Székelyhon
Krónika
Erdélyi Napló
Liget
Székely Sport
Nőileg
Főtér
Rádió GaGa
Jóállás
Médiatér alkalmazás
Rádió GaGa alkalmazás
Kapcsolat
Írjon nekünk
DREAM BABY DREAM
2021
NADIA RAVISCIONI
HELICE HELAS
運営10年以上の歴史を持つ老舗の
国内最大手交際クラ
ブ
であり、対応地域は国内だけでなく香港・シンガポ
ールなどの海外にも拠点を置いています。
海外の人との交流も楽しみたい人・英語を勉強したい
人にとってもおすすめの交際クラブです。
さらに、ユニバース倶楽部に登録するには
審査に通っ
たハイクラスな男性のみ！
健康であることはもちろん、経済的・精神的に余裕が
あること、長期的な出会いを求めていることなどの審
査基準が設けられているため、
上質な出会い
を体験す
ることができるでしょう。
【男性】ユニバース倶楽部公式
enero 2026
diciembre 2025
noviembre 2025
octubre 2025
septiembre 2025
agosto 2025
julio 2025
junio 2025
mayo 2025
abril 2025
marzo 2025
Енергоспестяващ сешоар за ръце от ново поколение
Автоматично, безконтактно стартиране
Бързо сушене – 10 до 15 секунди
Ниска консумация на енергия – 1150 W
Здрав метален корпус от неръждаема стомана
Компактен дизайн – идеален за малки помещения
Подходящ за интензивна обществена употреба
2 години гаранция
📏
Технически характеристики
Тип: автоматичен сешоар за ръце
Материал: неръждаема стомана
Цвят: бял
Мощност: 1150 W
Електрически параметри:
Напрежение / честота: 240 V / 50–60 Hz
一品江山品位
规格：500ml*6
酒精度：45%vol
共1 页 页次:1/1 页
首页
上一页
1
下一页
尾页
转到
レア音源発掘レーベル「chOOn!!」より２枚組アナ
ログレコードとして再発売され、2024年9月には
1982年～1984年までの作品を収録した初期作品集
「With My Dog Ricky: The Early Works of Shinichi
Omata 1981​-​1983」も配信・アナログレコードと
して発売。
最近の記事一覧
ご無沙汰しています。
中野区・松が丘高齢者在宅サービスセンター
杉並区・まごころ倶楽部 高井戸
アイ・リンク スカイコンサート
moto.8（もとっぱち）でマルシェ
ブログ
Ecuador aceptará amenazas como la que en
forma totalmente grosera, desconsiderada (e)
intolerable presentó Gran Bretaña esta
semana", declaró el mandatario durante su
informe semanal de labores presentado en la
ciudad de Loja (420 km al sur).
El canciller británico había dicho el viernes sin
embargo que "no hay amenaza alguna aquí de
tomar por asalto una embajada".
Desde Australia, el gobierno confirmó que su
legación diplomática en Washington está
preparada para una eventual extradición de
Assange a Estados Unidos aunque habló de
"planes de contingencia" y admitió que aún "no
+--
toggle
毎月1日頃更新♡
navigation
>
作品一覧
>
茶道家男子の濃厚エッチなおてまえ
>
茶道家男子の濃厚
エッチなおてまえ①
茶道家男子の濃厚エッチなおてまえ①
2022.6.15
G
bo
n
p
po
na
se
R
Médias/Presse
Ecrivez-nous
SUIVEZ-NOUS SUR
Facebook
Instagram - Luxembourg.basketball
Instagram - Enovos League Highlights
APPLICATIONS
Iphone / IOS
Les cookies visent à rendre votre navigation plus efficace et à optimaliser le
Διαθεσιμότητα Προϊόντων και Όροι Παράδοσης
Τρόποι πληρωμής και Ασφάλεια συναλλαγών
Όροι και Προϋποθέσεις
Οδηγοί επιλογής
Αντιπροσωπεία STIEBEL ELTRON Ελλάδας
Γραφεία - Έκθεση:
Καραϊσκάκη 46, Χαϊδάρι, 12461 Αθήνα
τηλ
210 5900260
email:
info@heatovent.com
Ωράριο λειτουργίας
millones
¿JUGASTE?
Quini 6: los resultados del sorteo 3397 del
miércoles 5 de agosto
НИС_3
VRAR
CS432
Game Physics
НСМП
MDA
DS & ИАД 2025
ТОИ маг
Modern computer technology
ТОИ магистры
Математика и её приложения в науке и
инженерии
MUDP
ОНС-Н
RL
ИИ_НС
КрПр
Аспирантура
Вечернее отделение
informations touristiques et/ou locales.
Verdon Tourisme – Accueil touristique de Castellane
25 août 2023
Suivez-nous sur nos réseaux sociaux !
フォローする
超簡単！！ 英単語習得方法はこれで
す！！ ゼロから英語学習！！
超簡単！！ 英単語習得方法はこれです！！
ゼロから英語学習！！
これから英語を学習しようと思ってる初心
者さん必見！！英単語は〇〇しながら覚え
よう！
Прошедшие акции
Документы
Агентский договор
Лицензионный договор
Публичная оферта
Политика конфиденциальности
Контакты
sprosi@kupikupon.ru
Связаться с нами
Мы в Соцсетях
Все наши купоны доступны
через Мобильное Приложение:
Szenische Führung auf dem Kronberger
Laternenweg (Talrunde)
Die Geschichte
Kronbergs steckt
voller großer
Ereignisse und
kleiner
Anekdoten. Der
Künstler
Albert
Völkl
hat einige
+--
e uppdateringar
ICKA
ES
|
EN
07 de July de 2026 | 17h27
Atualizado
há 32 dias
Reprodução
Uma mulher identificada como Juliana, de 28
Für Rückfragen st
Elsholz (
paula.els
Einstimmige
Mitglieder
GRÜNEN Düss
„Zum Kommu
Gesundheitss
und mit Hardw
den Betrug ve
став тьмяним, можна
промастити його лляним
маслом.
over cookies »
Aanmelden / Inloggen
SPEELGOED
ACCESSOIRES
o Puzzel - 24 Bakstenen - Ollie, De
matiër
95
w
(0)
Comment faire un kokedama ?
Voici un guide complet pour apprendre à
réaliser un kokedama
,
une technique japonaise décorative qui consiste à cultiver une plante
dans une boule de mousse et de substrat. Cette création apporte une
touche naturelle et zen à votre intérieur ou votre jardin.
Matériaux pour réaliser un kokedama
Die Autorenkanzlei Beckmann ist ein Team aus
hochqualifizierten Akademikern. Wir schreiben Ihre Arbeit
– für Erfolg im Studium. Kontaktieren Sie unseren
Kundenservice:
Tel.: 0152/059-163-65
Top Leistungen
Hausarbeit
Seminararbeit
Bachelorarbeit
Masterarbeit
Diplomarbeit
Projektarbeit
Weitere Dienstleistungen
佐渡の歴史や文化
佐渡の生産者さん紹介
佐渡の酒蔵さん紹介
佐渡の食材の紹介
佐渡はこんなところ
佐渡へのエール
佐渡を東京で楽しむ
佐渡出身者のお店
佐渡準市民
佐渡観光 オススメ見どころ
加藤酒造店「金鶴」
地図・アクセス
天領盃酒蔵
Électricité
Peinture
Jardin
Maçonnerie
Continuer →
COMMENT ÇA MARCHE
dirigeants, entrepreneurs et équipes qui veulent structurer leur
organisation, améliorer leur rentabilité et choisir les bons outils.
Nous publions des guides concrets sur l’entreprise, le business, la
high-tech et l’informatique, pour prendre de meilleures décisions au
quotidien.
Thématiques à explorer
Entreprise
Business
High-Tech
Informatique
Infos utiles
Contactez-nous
+--
**DIRECTIONS**: Reproduce exactly the entries above, limited to the lines from the one with "Suivez-nous sur nos réseaux sociaux !" through the one with "Die Geschichte", both included.

**ANSWER SECTION**:
Suivez-nous sur nos réseaux sociaux !
フォローする
超簡単！！ 英単語習得方法はこれで
す！！ ゼロから英語学習！！
超簡単！！ 英単語習得方法はこれです！！
ゼロから英語学習！！
これから英語を学習しようと思ってる初心
者さん必見！！英単語は〇〇しながら覚え
よう！
Прошедшие акции
Документы
Агентский договор
Лицензионный договор
Публичная оферта
Политика конфиденциальности
Контакты
sprosi@kupikupon.ru
Связаться с нами
Мы в Соцсетях
Все наши купоны доступны
через Мобильное Приложение:
Szenische Führung auf dem Kronberger
Laternenweg (Talrunde)
Die Geschichte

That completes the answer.